Varga L, Jovankovicova A, Huckova M, Demesova L, Gasperikova D, Sebova I, Profant M
Bratisl Lek Listy. 2019;120(9):699-702. doi: 10.4149/BLL_2019_118.
The aim of our study is to demonstrate a causal link between two distinct diagnoses, the hereditary hearing loss, and the sudden sensorineural hearing loss.
Sudden sensorineural hearing loss is an emergency condition in otolaryngology and a rare diagnosis in childhood. Most often it only affects one ear and its cause remains unknown.
We present a clinical study of a 10-year-old female patient presenting with bilateral sudden sensorineural hearing loss analyzed by Sanger sequencing of the GJB2 gene.

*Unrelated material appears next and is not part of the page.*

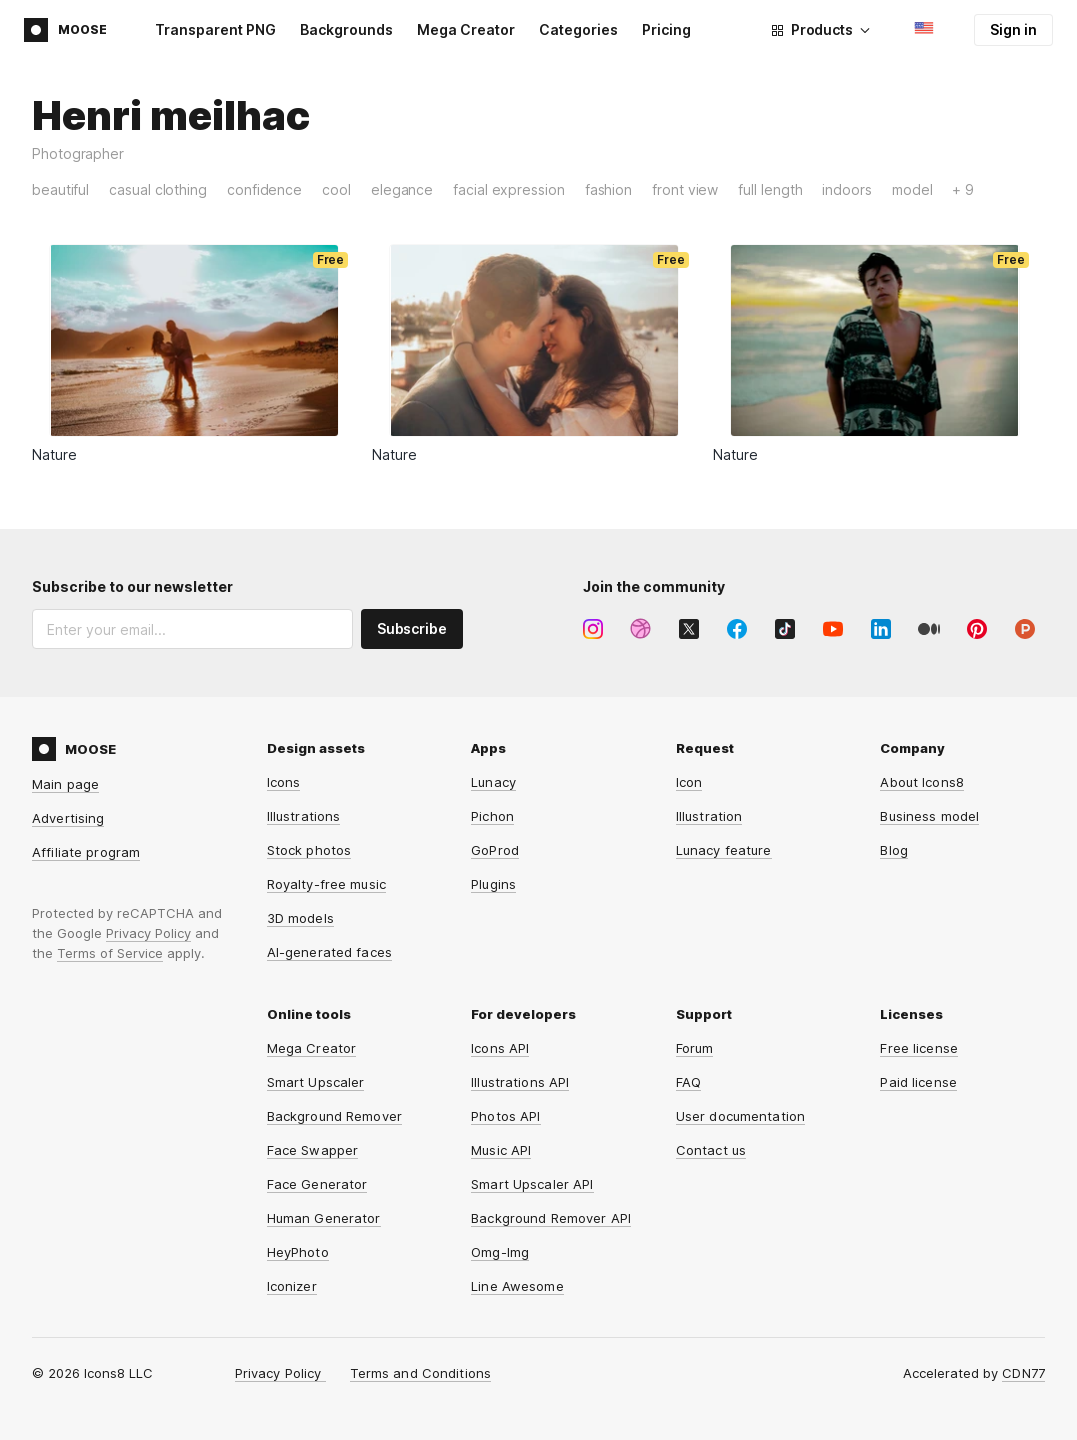  I want to click on Subscribe, so click(412, 628).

The subject was referred to the hospital for bilateral sudden hearing loss which developed 3 days before the admission. Audiometric testing confirmed bilateral asymmetric sensorineural hearing loss. All routine diagnostic procedures including MRI and CT imaging showed normal results. She was treated with intravenous and intratympanic corticosteroids followed by hyperbaric oxygen therapy with partial hearing recovery in one ear. DNA analysis of the GJB2 gene identified biallelic c.35delG deletion. The subject had no other affected family members and her auditory development to that time was normal.
Our finding extends the knowledge on phenotype variability in GJB2 variants. We suggest considering genetic testing in pediatric cases of bilateral sudden sensorineural hearing loss (Tab. 1, Fig. 4, Ref. 24).

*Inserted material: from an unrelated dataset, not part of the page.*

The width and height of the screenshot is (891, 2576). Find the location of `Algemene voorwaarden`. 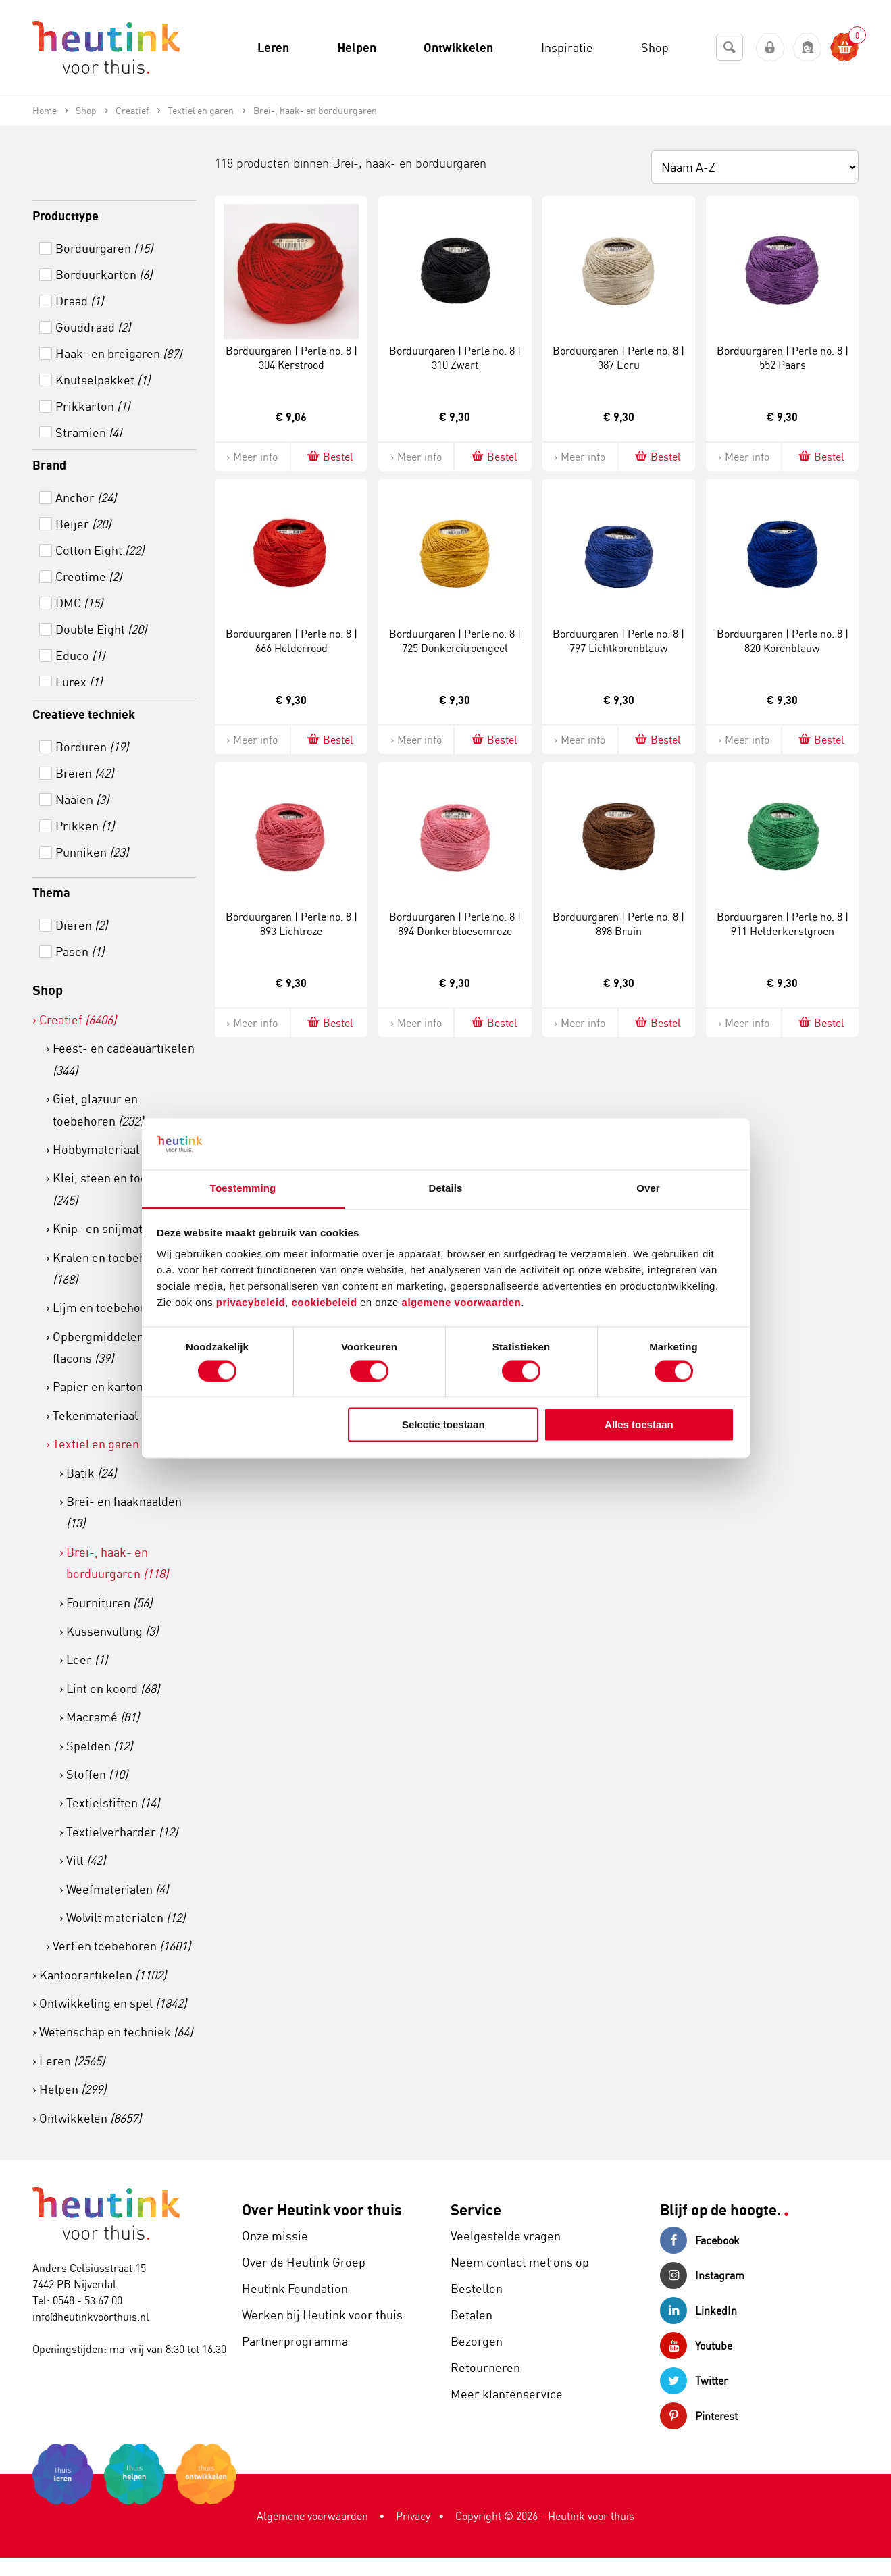

Algemene voorwaarden is located at coordinates (312, 2516).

我们研究的目的是证明两种不同诊断之间的因果关系,即遗传性听力损失和突发性感音神经性听力损失。
突发性感音神经性听力损失是耳鼻喉科的一种急症,在儿童中是一种罕见的诊断。它最常只影响一只耳朵,其病因仍然不明。
我们对一名10岁女性患者进行了临床研究,该患者出现双侧突发性感音神经性听力损失,并通过对GJB2基因进行桑格测序进行分析。

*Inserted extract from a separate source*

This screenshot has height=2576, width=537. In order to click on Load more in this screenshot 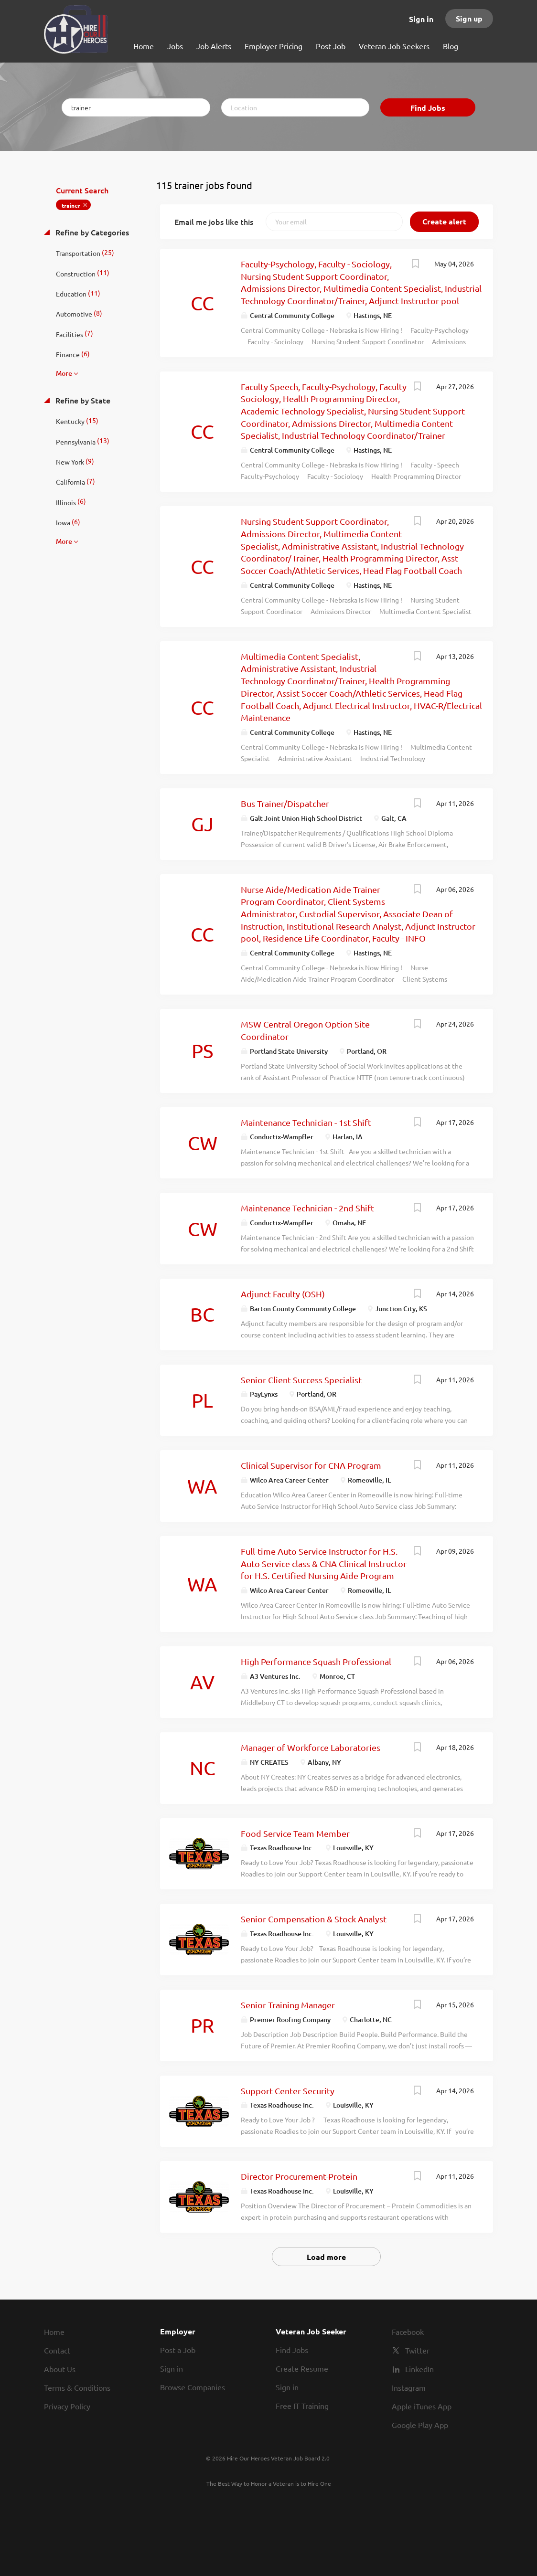, I will do `click(326, 2257)`.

该患者因入院前3天出现的双侧突发性听力损失被转诊至医院。听力测试证实为双侧不对称感音神经性听力损失。包括MRI和CT成像在内的所有常规诊断程序结果均正常。她接受了静脉和鼓室内注射皮质类固醇治疗,随后进行高压氧治疗,一只耳朵听力部分恢复。对GJB2基因的DNA分析确定了双等位基因c.35delG缺失。该患者没有其他受影响的家庭成员,到那时她的听觉发育正常。
我们的发现扩展了关于GJB2基因变异表型变异性的知识。我们建议在双侧突发性感音神经性听力损失的儿科病例中考虑进行基因检测(表1,图4,参考文献24)。